Perhaps most exciting, however, is that the drug doesn’t switch off the immune system entirely; rather it seems to stop only the part that’s gone haywire while restoring normal functioning. In chronic neurodegenerative diseases like ALS, Alzheimer’s and Parkinson’s, “the handbrakes of the immune system come off,” Redlich explains. “With IC14 in our ALS patients, we are seeing those handbrakes go back on. We think IC14 has the potential to be the first drug that can do this.”

More evidence comes from experiments in mice that have been genetically engineered to lack CD14, the cellular receptor that IC14 blocks. “These CD14 knockout mice live long healthy lives,” says Redlich. Even mouse strains that normally get forms of Alzheimer’s or diabetes are protected from these diseases when they lack CD14.

So when the COVID-19 pandemic swept around the world in early 2020, Implict’s drug was a logical choice for trying to prevent the deaths of patients with the most severe disease. Under attack by the novel coronavirus, patients’ immune systems respond not just by making antibodies against the invader, but also by producing 20 to 30 types of cytokines as part of an immune reaction run amok. Those substances then wreak havoc in the lungs and other organs in a so-called cytokine storm.

Medical teams around the world thus figured that blocking the immune system overreaction could be an effective strategy. They raced to test a slew of already available drugs that target individual cytokines, such as the rheumatoid arthritis drug tocilizumab, which blocks a cytokine called interleukin-6. “There has been a lot of desperate throwing of very specific approaches up against the wall to see what will stick,” says Redlich.

None of these targeted drugs has shown much of  a benefit. The problem, Redlich explains, is that each one stops only part of the immune system response, not the entire dangerous cascade.

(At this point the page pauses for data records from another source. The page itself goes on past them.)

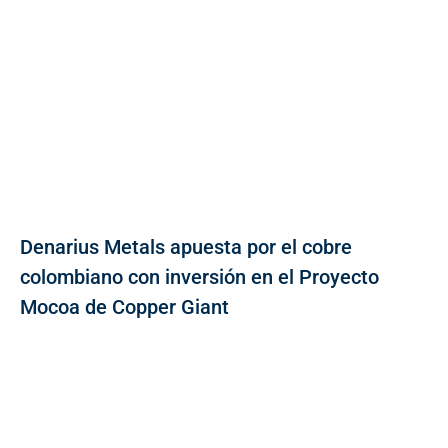
Denarius Metals apuesta por el cobre
colombiano con inversión en el Proyecto
Mocoa de Copper Giant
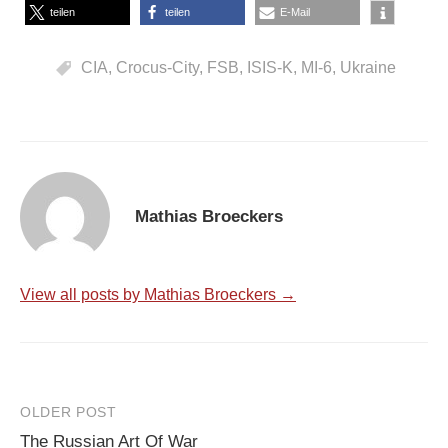
teilen
teilen
E-Mail
CIA
,
Crocus-City
,
FSB
,
ISIS-K
,
MI-6
,
Ukraine
Mathias Broeckers
View all posts by Mathias Broeckers →
Post
OLDER POST
The Russian Art Of War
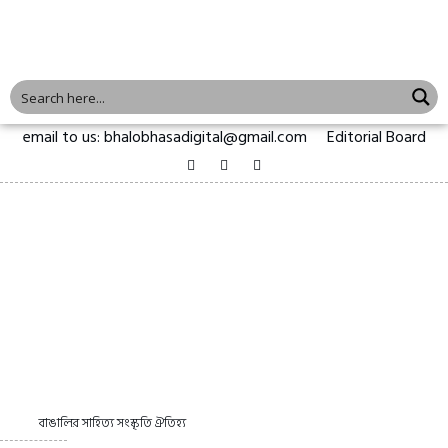
email to us: bhalobhasadigital@gmail.com
Editorial Board
বাঙালির সাহিত্য সংস্কৃতি ঐতিহ্য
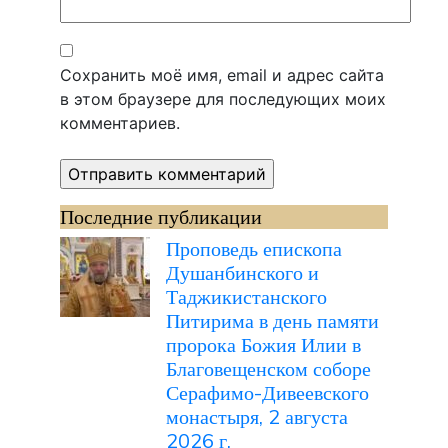
Сохранить моё имя, email и адрес сайта
в этом браузере для последующих моих
комментариев.
Последние публикации
Проповедь епископа
Душанбинского и
Таджикистанского
Питирима в день памяти
пророка Божия Илии в
Благовещенском соборе
Серафимо-Дивеевского
монастыря, 2 августа
2026 г.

“When patients are very sick, the only thing you can do that will work is to turn down the master switch on the immune system,” says Redlich. “We think IC14 may do that.”

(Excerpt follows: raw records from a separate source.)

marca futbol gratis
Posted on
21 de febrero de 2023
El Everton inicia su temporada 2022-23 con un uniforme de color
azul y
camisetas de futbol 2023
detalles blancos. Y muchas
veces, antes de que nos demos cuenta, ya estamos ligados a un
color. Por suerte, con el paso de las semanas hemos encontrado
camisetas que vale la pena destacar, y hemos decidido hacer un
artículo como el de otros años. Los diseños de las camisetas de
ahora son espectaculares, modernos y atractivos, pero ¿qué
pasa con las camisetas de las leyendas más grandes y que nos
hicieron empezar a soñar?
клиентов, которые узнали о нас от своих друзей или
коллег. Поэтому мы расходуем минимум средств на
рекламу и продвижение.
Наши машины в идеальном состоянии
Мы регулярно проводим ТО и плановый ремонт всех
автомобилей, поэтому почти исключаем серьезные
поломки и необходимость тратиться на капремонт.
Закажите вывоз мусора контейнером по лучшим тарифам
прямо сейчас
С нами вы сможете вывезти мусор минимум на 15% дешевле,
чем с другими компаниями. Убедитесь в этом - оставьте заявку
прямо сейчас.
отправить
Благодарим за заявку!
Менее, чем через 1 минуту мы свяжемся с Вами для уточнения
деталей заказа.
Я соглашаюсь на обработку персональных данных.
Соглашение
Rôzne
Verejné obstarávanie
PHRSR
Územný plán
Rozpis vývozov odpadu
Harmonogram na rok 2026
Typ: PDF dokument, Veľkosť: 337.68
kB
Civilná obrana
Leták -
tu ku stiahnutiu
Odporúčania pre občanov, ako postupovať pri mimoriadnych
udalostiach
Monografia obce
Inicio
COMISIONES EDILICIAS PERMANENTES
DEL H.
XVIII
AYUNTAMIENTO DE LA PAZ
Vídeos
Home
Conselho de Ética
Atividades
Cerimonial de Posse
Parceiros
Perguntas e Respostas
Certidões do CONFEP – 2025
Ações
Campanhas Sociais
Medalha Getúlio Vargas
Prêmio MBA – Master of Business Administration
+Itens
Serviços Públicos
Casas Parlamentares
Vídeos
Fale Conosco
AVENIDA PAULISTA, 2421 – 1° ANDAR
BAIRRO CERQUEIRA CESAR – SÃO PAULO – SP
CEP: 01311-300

One drug has reduced mortality by nearly 30%—an inexpensive steroid called dexamethasone that does suppress the immune response in general and which has been hailed as an important advance in treatment. Redlich, however, is convinced that IC14 can do much better. In fact, Quantum Leap Healthcare’s trial, called I-SPY, sets a minimum criteria of success as a 40% reduction in deaths, which Redlich hopes IC14 will meet. “But this will be a tough hurdle for IC14 to jump, since all patients in the I-SPY study are also now getting dexamethasone,” he said.

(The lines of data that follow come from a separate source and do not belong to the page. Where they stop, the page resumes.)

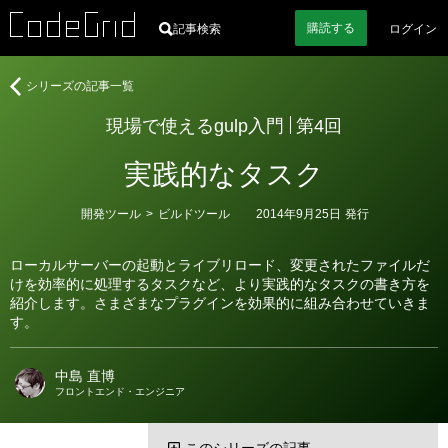
購読
する
記事検索
ログイン
著
現
シリーズの記事一覧
者
場
現場で使えるgulp入門
第4回
で
使
実践的なタスク
え
る
gulp
カ
開発ツール
>
ビルドツール
2014年9月25日
発行
テ
入
ゴ
門
リ
ローカルサーバーの起動とライブリロード、変更されたファイルだ
ー
けを効率的に処理するタスクなど、より実践的なタスクの書き方を
紹介します。さまざまなプラグインを効果的に組み合わせていきま
す。
中島 直博
フロントエンド・エンジニア
このシリーズの記事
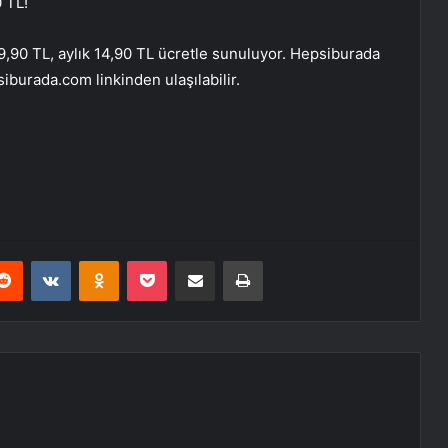
 TL!
,90 TL, aylık 14,90 TL ücretle sunuluyor. Hepsiburada
burada.com linkinden ulaşılabilir.
erest
Reddit
VKontakte
Odnoklassniki
Pocket
E-Posta ile paylaş
Yazdır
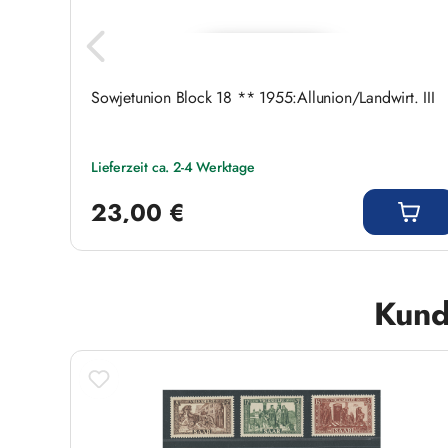
lt
Sowjetunion Block 18 ** 1955:Allunion/Landwirt. III
Lieferzeit ca. 2-4 Werktage
Regulärer Preis:
23,00 €
Produktgalerie überspringen
Kund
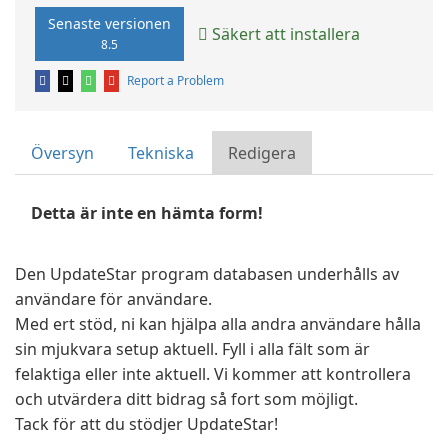
Senaste versionen
Säkert att installera
8.5
Report a Problem
Översyn
Tekniska
Redigera
Detta är inte en hämta form!
Den UpdateStar program databasen underhålls av
användare för användare.
Med ert stöd, ni kan hjälpa alla andra användare hålla
sin mjukvara setup aktuell. Fyll i alla fält som är
felaktiga eller inte aktuell. Vi kommer att kontrollera
och utvärdera ditt bidrag så fort som möjligt.
Tack för att du stödjer UpdateStar!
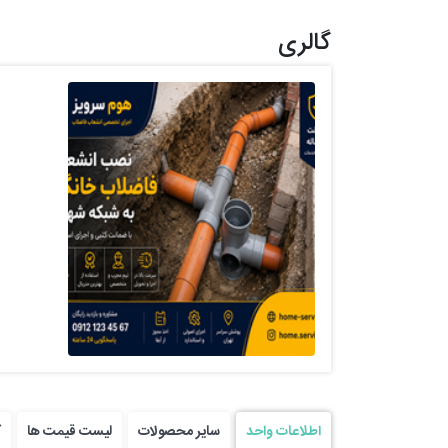
گالری
نصب در فاضلابهای شهری
اطلاعات واحد
سایر محصولات
لیست قیمت ها
ک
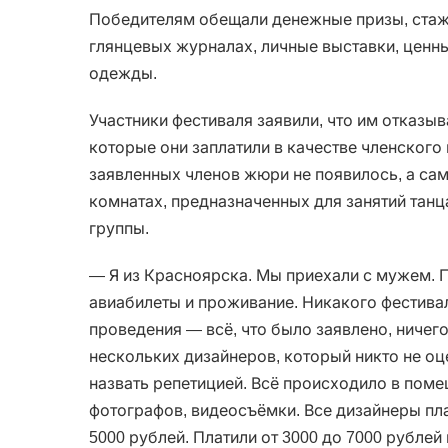
Победителям обещали денежные призы, стаж
глянцевых журналах, личные выставки, ценны
одежды.
Участники фестиваля заявили, что им отказы
которые они заплатили в качестве членского 
заявленных членов жюри не появилось, а са
комнатах, предназначенных для занятий тан
группы.
— Я из Красноярска. Мы приехали с мужем. П
авиабилеты и проживание. Никакого фестивал
проведения — всё, что было заявлено, ничего
нескольких дизайнеров, который никто не о
назвать репетицией. Всё происходило в поме
фотографов, видеосъёмки. Все дизайнеры пла
5000 рублей. Платили от 3000 до 7000 рублей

In addition, the evidence so far suggests that IC14 avoids one of the pitfalls of some current drugs that suppress the immune system or that block individual immune system components. By weakening the immune response, they open the door to infections from potentially deadly viruses, bacteria, or fungi. Indeed, some drugs for autoimmune diseases like multiple sclerosis or Crohn’s disease come with prominent “black box” warnings about the risk of serious opportunistic infections.

In contrast, what makes IC14 unique and promising is its apparent ability to dial down dangerous immune system overreactions while maintaining normal functions. So far, more than 200 people have been treated with IC14 for sepsis, acute lung injury, ALS, or pneumonia, Redlich says. “There has not been a single reported case of an opportunistic infection attributable to dosing with IC14.”

The timing thus presents a unique opportunity for investors willing to take risks—if they move quickly. Invest before the I-SPY results are known, and there could be enormous gains if the news is good. And given that IC14 has two shots on goal with COVID-19, that risk is mitigated by the much bigger NIAID study which will report results towards the end of the year. Given that IC14 appears to be a platform drug, as well as a promising product on its own, there also is plenty of longer-term potential for the drug in critical care and neurodegenerative diseases.

“After a decade of flying under the radar, IC14 is now out in prime time, giving hope in some of the toughest disease challenges facing medicine,” says Redlich. “Apart from this and future pandemics, we’re confident that IC14 will have a very important place in the immunotherapy toolbox as we get back to addressing the key diseases of ageing and lifestyle.”